(yay, ch 2 is up. I actaully updated. Please R&R. )

He had aged in the five years since the building, Tynan noticed. It was as if time had sped up after that one event was finished, eager to send him to his grave. There were grey streaks in the Lord Slytherin's hair where there had been none five years ago. Harsh lines creased his face, though he was far from being old.

It was bizarre seeing him deep in discussion with the figure opposite him. The two men were nearly mirror images of one another, two aquiline noses, black hair, piercing deep brown eyes. Only the age marring the face of the one kept them from being perfectly alike. But Tynan knew Salazar's son better. For all that he shared his father's darkly good looks; Viridian had none of his sire's drive, or brilliance. Salazar was well aware of his son's; her husband's, shortcomings. Part of the reason he had them married, she mused, were Viridian's many faults. Perhaps Salazar hoped Slytherin's heirs would inherit her will, and her gift of Sight. If all Salazar's descendants were like Viridian, she reasoned grimly, then there was really no hope for the future.

Salazar gave a hacking cough, reminding Tynan of the weakness that had begun to shadow her lord's steps. It was the building that had aged him so, she fiercely thought, sipping her cognac. All who had worked on that room had slept next to nothing during that hellish, dream-like month. She had spent half her time in a dream-trance, Seeing directions for the room to be made, and was so exhausted when she wasn't in a trance that she couldn't tell the difference between sleeping and waking. The work force had been small, because of the necessary secrecy in keeping the students, and the other three founders unawares. Illusion charms had clouded the halls of that branch of the castle during that long month. Spells to muffle sound, spells to avoid cave-ins, glamours on some of the workers to disguise them; they were everywhere. Spells and enchantments hung thick enough that you could feel them in the air, dusting the back of your neck like cobwebs.
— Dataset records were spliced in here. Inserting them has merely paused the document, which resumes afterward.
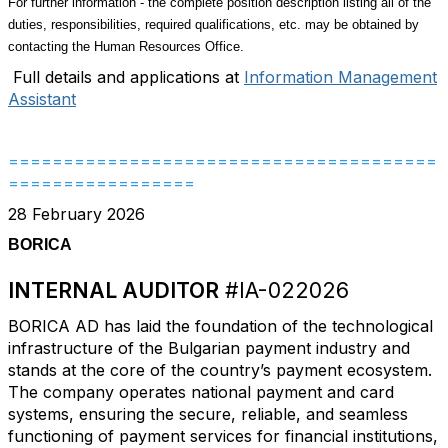
For further information - the complete position description listing all of the
duties, responsibilities, required qualifications, etc. may be obtained by
contacting the Human Resources Office.
Full details and applications at
Information Management
Assistant
=======================================
=================
28 February 2026
BORICA
INTERNAL AUDITOR
#IA-022026
BORICA AD has laid the foundation of the technological
infrastructure of the Bulgarian payment industry and
stands at the core of the country’s payment ecosystem.
The company operates national payment and card
systems, ensuring the secure, reliable, and seamless
functioning of payment services for financial institutions,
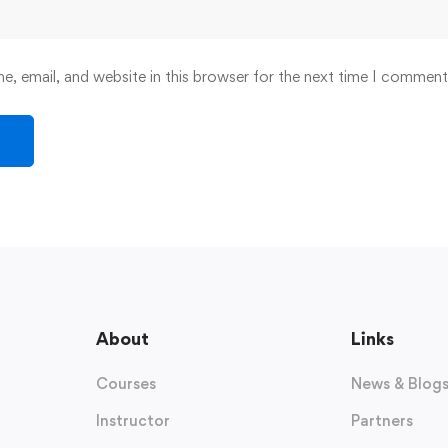
, email, and website in this browser for the next time I comment
About
Links
Courses
News & Blog
Instructor
Partners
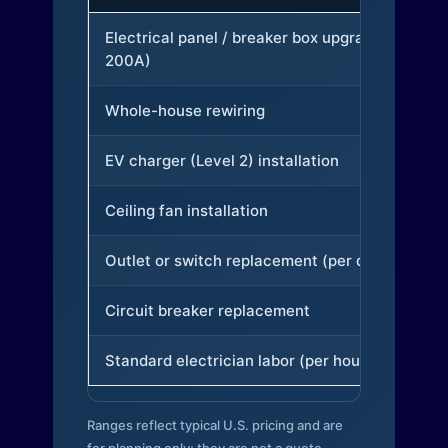
Electrical panel / breaker box upgrade (to
200A)
Whole-house rewiring
EV charger (Level 2) installation
Ceiling fan installation
Outlet or switch replacement (per device)
Circuit breaker replacement
Standard electrician labor (per hour)
Ranges reflect typical U.S. pricing and are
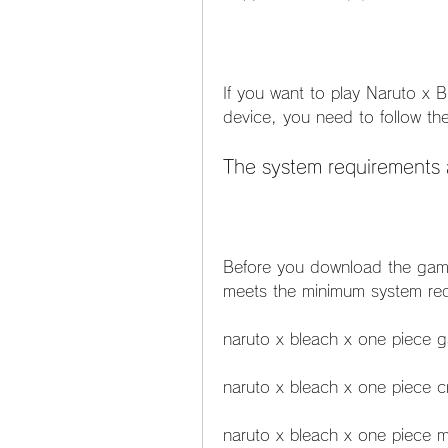
If you want to play Naruto x 
device, you need to follow th
The system requirements 
Before you download the game
meets the minimum system req
naruto x bleach x one piece
naruto x bleach x one piece cr
naruto x bleach x one piece 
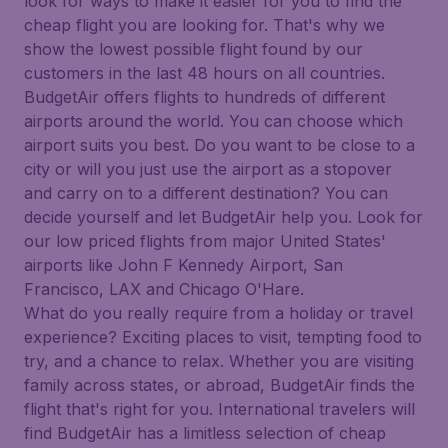
look for ways to make it easier for you to find the
cheap flight you are looking for. That's why we
show the lowest possible flight found by our
customers in the last 48 hours on all countries.
BudgetAir offers flights to hundreds of different
airports around the world. You can choose which
airport suits you best. Do you want to be close to a
city or will you just use the airport as a stopover
and carry on to a different destination? You can
decide yourself and let BudgetAir help you. Look for
our low priced flights from major United States'
airports like John F Kennedy Airport, San
Francisco, LAX and Chicago O'Hare.
What do you really require from a holiday or travel
experience? Exciting places to visit, tempting food to
try, and a chance to relax. Whether you are visiting
family across states, or abroad, BudgetAir finds the
flight that's right for you. International travelers will
find BudgetAir has a limitless selection of cheap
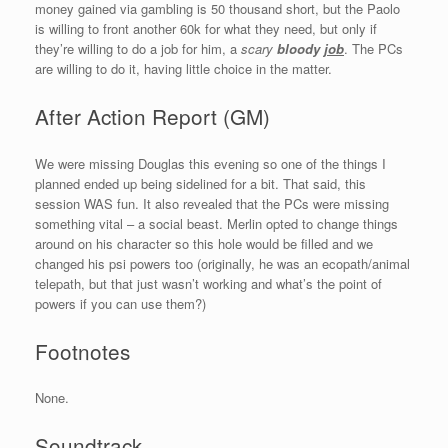
money gained via gambling is 50 thousand short, but the Paolo
is willing to front another 60k for what they need, but only if
they’re willing to do a job for him, a
scary
bloody
job
. The PCs
are willing to do it, having little choice in the matter.
After Action Report (GM)
We were missing Douglas this evening so one of the things I
planned ended up being sidelined for a bit. That said, this
session WAS fun. It also revealed that the PCs were missing
something vital – a social beast. Merlin opted to change things
around on his character so this hole would be filled and we
changed his psi powers too (originally, he was an ecopath/animal
telepath, but that just wasn’t working and what’s the point of
powers if you can use them?)
Footnotes
None.
Soundtrack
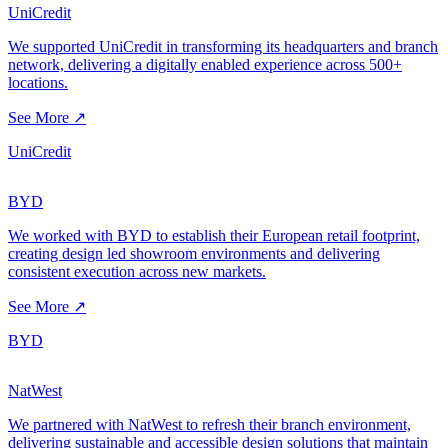
UniCredit
We supported UniCredit in transforming its headquarters and branch
network, delivering a digitally enabled experience across 500+
locations.
See More ↗
UniCredit
BYD
We worked with BYD to establish their European retail footprint,
creating design led showroom environments and delivering
consistent execution across new markets.
See More ↗
BYD
NatWest
We partnered with NatWest to refresh their branch environment,
delivering sustainable and accessible design solutions that maintain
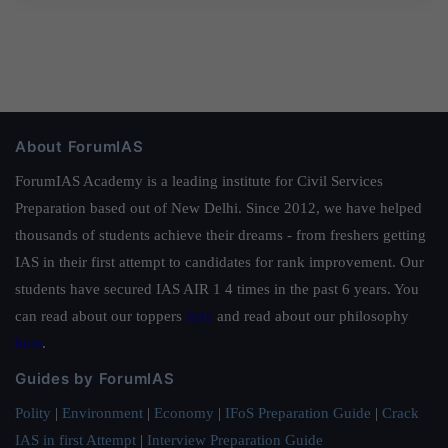
About ForumIAS
ForumIAS Academy is a leading institute for Civil Services
Preparation based out of New Delhi. Since 2012, we have helped
thousands of students achieve their dreams - from freshers getting
IAS in their first attempt to candidates for rank improvement. Our
students have secured IAS AIR 1 4 times in the past 6 years. You
can read about our toppers
here
and read about our philosophy
here
.
Guides by ForumIAS
Polity
|
Environment
|
Economy
|
IFoS Preparation Guide
|
Crack
IAS in first Attempt
|
Interview Preparation Guide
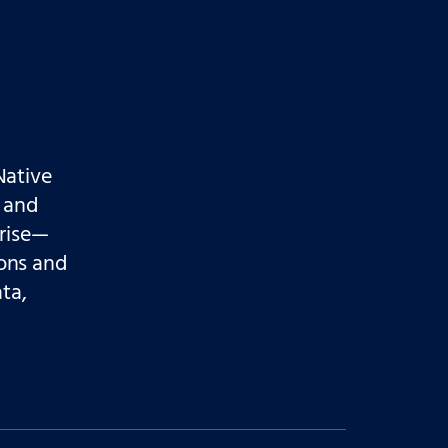
Native
 and
prise—
ons and
ata,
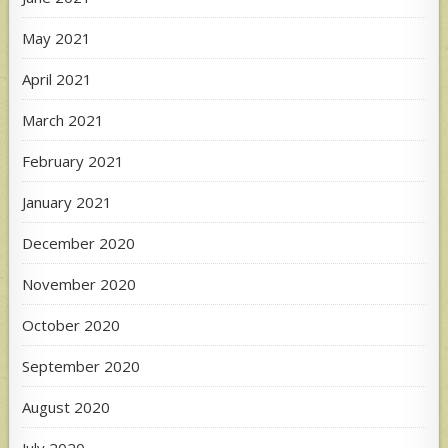
May 2021
April 2021
March 2021
February 2021
January 2021
December 2020
November 2020
October 2020
September 2020
August 2020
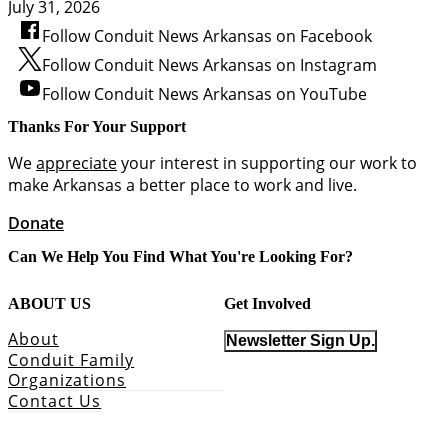
July 31, 2026
Follow Conduit News Arkansas on Facebook
Follow Conduit News Arkansas on Instagram
Follow Conduit News Arkansas on YouTube
Thanks For Your Support
We
appreciate
your interest in supporting our work to
make Arkansas a better place to work and live.
Donate
Can We Help You Find What You're Looking For?
ABOUT US
Get Involved
About
Newsletter Sign Up.
Conduit Family
Organizations
Contact Us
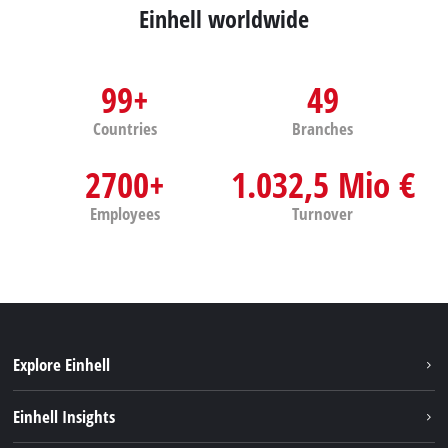
Einhell worldwide
99+
49
Countries
Branches
2700+
1.032,5 Mio €
Employees
Turnover
Explore Einhell
Sustainability
Einhell Insights
Battery system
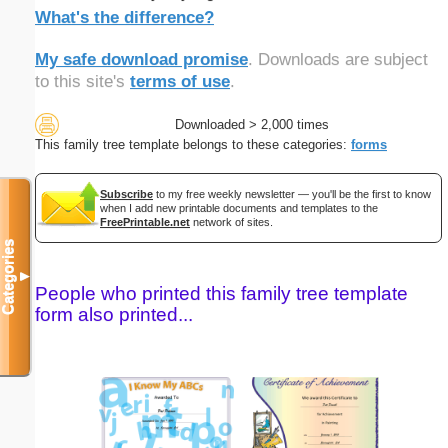
What's the difference?
My safe download promise
. Downloads are subject
to this site's
terms of use
.
Downloaded > 2,000 times
This family tree template belongs to these categories:
forms
Subscribe
to my free weekly newsletter — you'll be the first to know
when I add new printable documents and templates to the
FreePrintable.net
network of sites.
Categories
▼
People who printed this family tree template
form also printed...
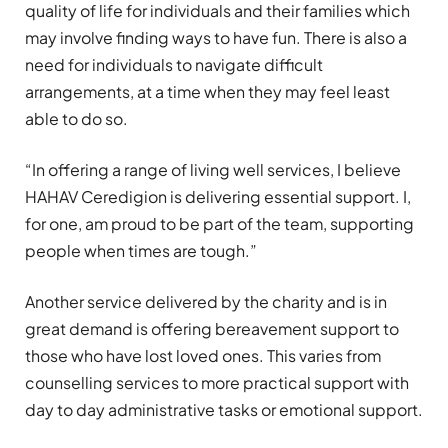
quality of life for individuals and their families which
may involve finding ways to have fun. There is also a
need for individuals to navigate difficult
arrangements, at a time when they may feel least
able to do so.
“In offering a range of living well services, I believe
HAHAV Ceredigion is delivering essential support. I,
for one, am proud to be part of the team, supporting
people when times are tough.”
Another service delivered by the charity and is in
great demand is offering bereavement support to
those who have lost loved ones. This varies from
counselling services to more practical support with
day to day administrative tasks or emotional support.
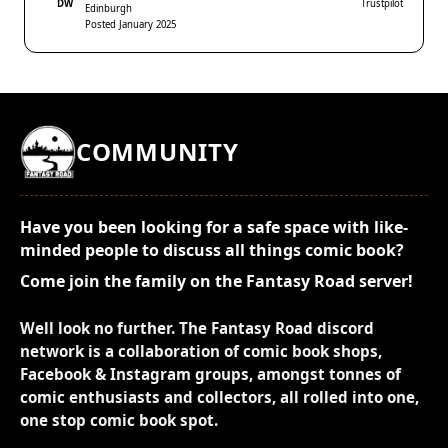
DW
Trustpilot
Edinburgh
Posted January 2025
COMMUNITY
Have you been looking for a safe space with like-
minded people to discuss all things comic book?
Come join the family on the Fantasy Road server!
Well look no further. The Fantasy Road discord
network is a collaboration of comic book shops,
Facebook & Instagram groups, amongst tonnes of
comic enthusiasts and collectors, all rolled into one,
one stop comic book spot.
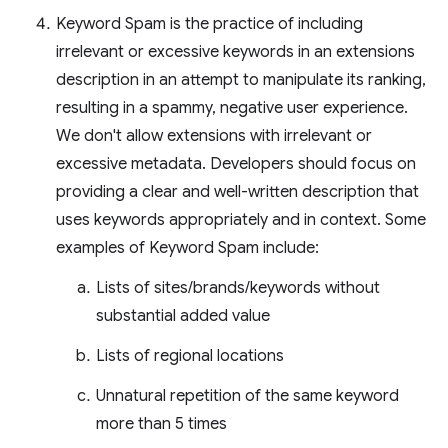
Keyword Spam is the practice of including
irrelevant or excessive keywords in an extensions
description in an attempt to manipulate its ranking,
resulting in a spammy, negative user experience.
We don't allow extensions with irrelevant or
excessive metadata. Developers should focus on
providing a clear and well-written description that
uses keywords appropriately and in context. Some
examples of Keyword Spam include:
Lists of sites/brands/keywords without
substantial added value
Lists of regional locations
Unnatural repetition of the same keyword
more than 5 times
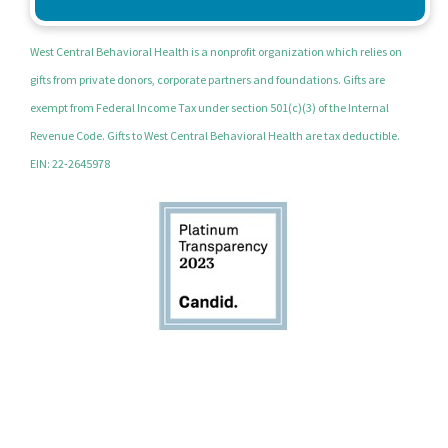
West Central Behavioral Health is a nonprofit organization which relies on
gifts from private donors, corporate partners and foundations. Gifts are
exempt from Federal Income Tax under section 501(c)(3) of the Internal
Revenue Code. Gifts to West Central Behavioral Health are tax deductible.
EIN: 22-2645978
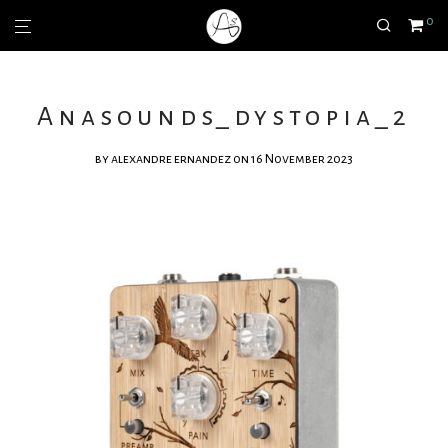
0
Anasounds_dystopia_2
by
alexandre ernandez
on 16 November 2023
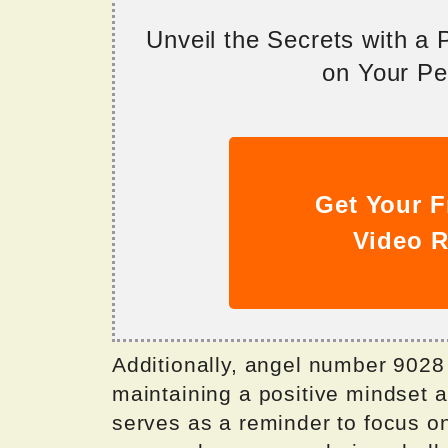
Unveil the Secrets with a
on Your Per
Get Your F
Video R
Additionally, angel number 9028
maintaining a positive mindset and
serves as a reminder to focus o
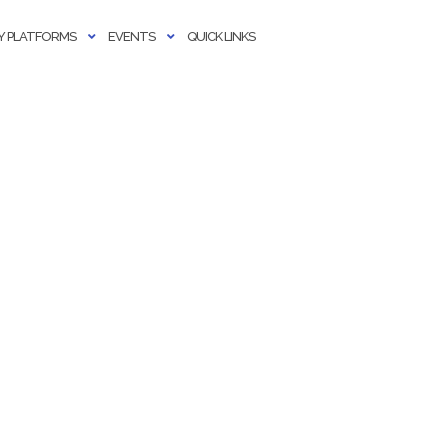
 PLATFORMS
EVENTS
QUICK LINKS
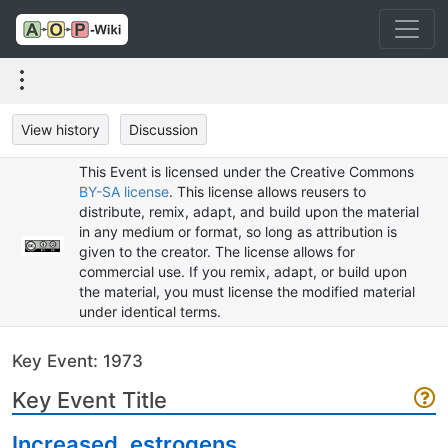
View history
Discussion
This Event is licensed under the Creative Commons
BY-SA license
. This license allows reusers to
distribute, remix, adapt, and build upon the material
in any medium or format, so long as attribution is
given to the creator. The license allows for
commercial use. If you remix, adapt, or build upon
the material, you must license the modified material
under identical terms.
Key Event: 1973
Key Event Title
Increased, estrogens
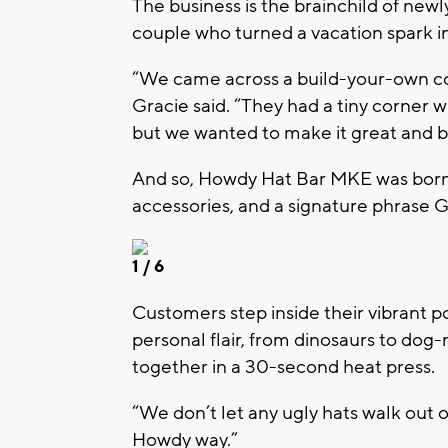
The business is the brainchild of ne
couple who turned a vacation spark in
“We came across a build-your-own cowb
Gracie said. “They had a tiny corner w
but we wanted to make it great and bri
And so,
Howdy Hat Bar MKE
was born
accessories, and a signature phrase 
1
/ 6
Customers step inside their vibrant po
personal flair, from dinosaurs to do
together in a 30-second heat press.
“We don’t let any ugly hats walk out of
Howdy way.”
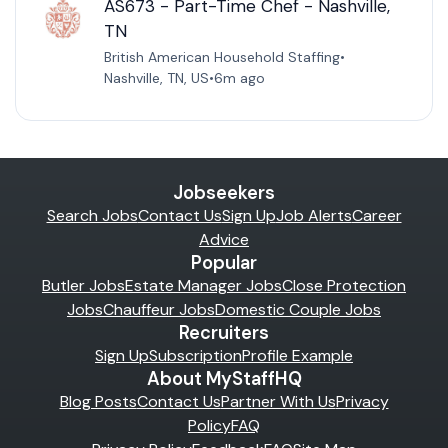
AS673 - Part-Time Chef - Nashville,
TN
British American Household Staffing
•
Nashville, TN, US
•
6m ago
Jobseekers
Search Jobs
Contact Us
Sign Up
Job Alerts
Career
Advice
Popular
Butler Jobs
Estate Manager Jobs
Close Protection
Jobs
Chauffeur Jobs
Domestic Couple Jobs
Recruiters
Sign Up
Subscription
Profile Example
About MyStaffHQ
Blog Posts
Contact Us
Partner With Us
Privacy
Policy
FAQ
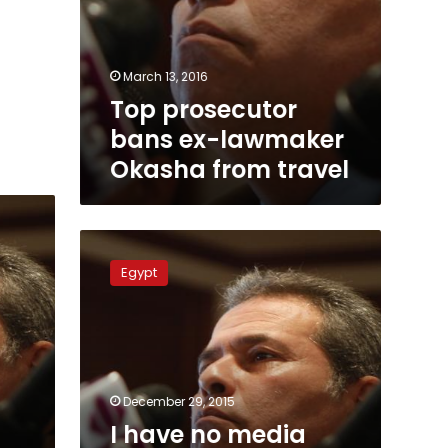
March 13, 2016
Top prosecutor
bans ex-lawmaker
Okasha from travel
I
have
Egypt
no
media
role
anymore:
Tawfik
Okasha
December 29, 2015
I have no media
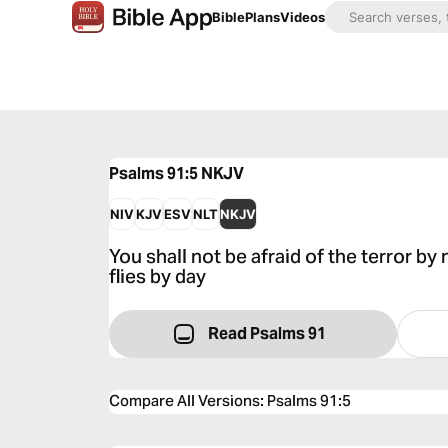
Bible
Plans
Videos
Psalms 91:5
NKJV
NIV
KJV
ESV
NLT
NKJV
You shall not be afraid of the terror by 
flies by day
Read Psalms 91
Compare All Versions
:
Psalms 91:5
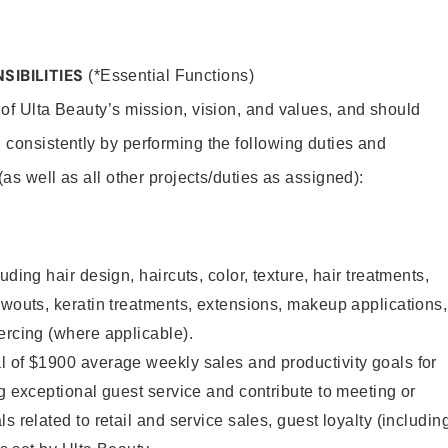
SIBILITIES
(*Essential Functions)
 of Ulta Beauty’s mission, vision, and values, and should
 consistently by performing the following duties and
 (as well as all other projects/duties as assigned):
uding hair design, haircuts, color, texture, hair treatments,
owouts, keratin treatments, extensions, makeup applications,
ercing (where applicable).
l of $1900 average weekly sales and productivity goals for
ng exceptional guest service and contribute to meeting or
s related to retail and service sales, guest loyalty (includin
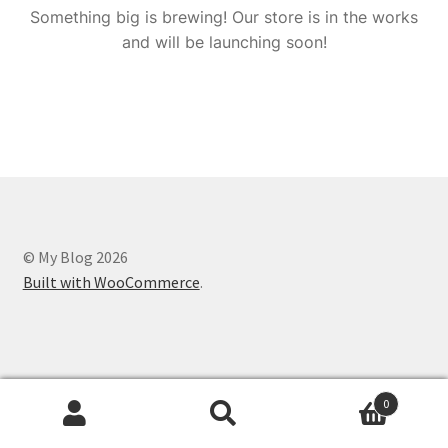
Something big is brewing! Our store is in the works
and will be launching soon!
© My Blog 2026
Built with WooCommerce
.
0
Search
Search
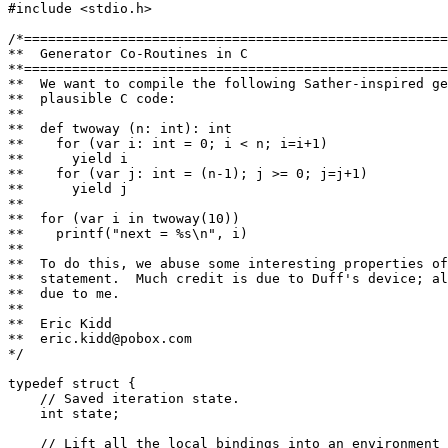
#include <stdio.h>

/*=====================================================
**  Generator Co-Routines in C

**=====================================================
**  We want to compile the following Sather-inspired ge
**  plausible C code:

**

**  def twoway (n: int): int

**    for (var i: int = 0; i < n; i=i+1)

**      yield i

**    for (var j: int = (n-1); j >= 0; j=j+1)

**      yield j

**

**  for (var i in twoway(10))

**    printf("next = %s\n", i)

**

**  To do this, we abuse some interesting properties of
**  statement.  Much credit is due to Duff's device; al
**  due to me.

**

**  Eric Kidd

**  eric.kidd@pobox.com

*/

typedef struct {

    // Saved iteration state.

    int state;

    // Lift all the local bindings into an environment 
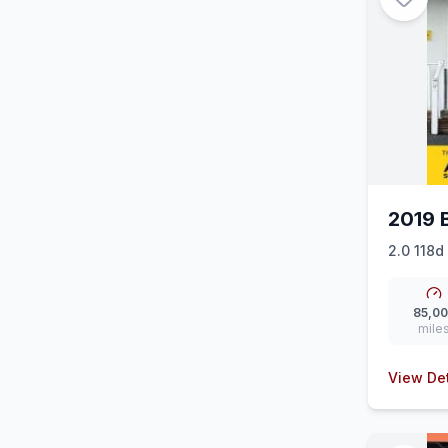
2019 
2.0 118d
Auto Eur
85,0
mile
View Det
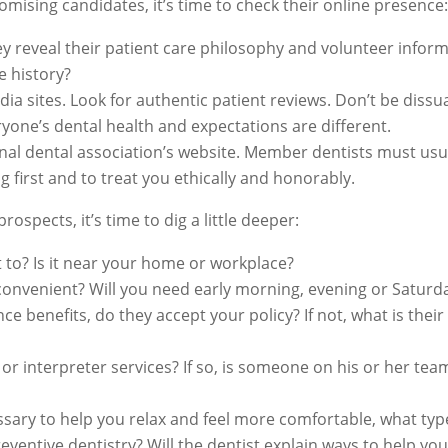
mising candidates, it’s time to check their online presence:
hey reveal their patient care philosophy and volunteer info
e history?
dia sites. Look for authentic patient reviews. Don’t be dissu
yone’s dental health and expectations are different.
ional dental association’s website. Member dentists must usu
g first and to treat you ethically and honorably.
ospects, it’s time to dig a little deeper:
et to? Is it near your home or workplace?
 convenient? Will you need early morning, evening or Satur
ce benefits, do they accept your policy? If not, what is thei
 or interpreter services? If so, is someone on his or her tea
sary to help you relax and feel more comfortable, what type
eventive dentistry? Will the dentist explain ways to help y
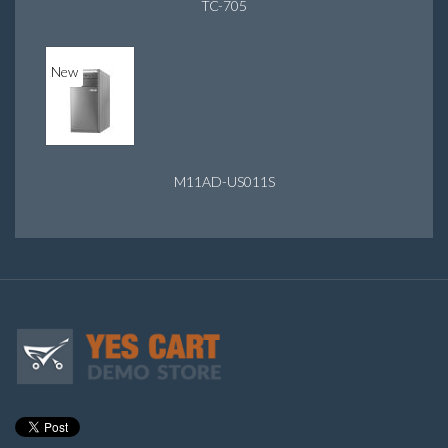
TC-705
New
M11AD-US011S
She had watched Salazar and Jules wasting of the effort of so much spellcasting, mining, planning in each day. They had looked like ghosts, and the circles under their eyes had grown deeper with every moment that drew them closer to the deadline. To the day when she had foretold they would be thrown out. Ironically, her lords' red-rimmed eyes, and haggard appearance had perfectly abetted the story they'd circulated, to excuse Tynan's absence from classes: that she was sick. A particularly virulent strain of dragon pox, they'd said.

On that final night, they'd stood on the walkway. The serpent statues were like silent sentinels, and they had just stood and stared down the expanse of stone pathway and still, dark water to the statue. They'd done it. They were finally finished, and no one the wiser. She had stood back, as Salazar nodded to her, and made her way back out the door, which Salazar deftly locked behind her. She'd imagined that the workers had looked around in confusion at her departure, but she couldn't see them. But even the thick metal hadn't stopped her from hearing their screams as Salazar had deftly cast Avada Kedavra on every last one of them. Secrets had to be kept, after all.

Finally, he'd unlocked the door and let her back in. She was still too valuable for him to kill, but the others hadn't been so lucky. If you were expendable, you could be replaced. Even Jules lay dead. Tynan thanked the gods that her betrothal to his son had been made final the week before, and so she was spared.

Yes, Tynan mused, plucking at the ivory silk of her wedding gown, the building aged us all. She felt millennia older than her actual eighteen years. That chamber was paid for in blood and toil. She could only hope it was enough.

Tynan's dark reflections were not apparent in her smile, however, when she lifted her glass to some proposed toast. She'd forgotten how many times she'd raised her glass to some sentimental spew tonight. The gathering of Salazar's closest friends, enemies, and allies had gone through a good bit of alcohol.

Her bridesmaids, a silly herd of girls from school who could be called friends for social purposes squealed over something idiotic. Their earlier attempts of the evening to follow her had been solved with a few snarled insults and hexes. Now they had settled in a distant corner, a bright coterie of ribbons, lace, and fashionably coiled hair.

"I like weddings," hissed Azyra, the snake clinging to her arm.

"How do you know? This is the only one you've been to."

"They're like funerals. Only more alcohol, and drunk people."

Viridian's parseltongue bride laughed and laughed until she cried.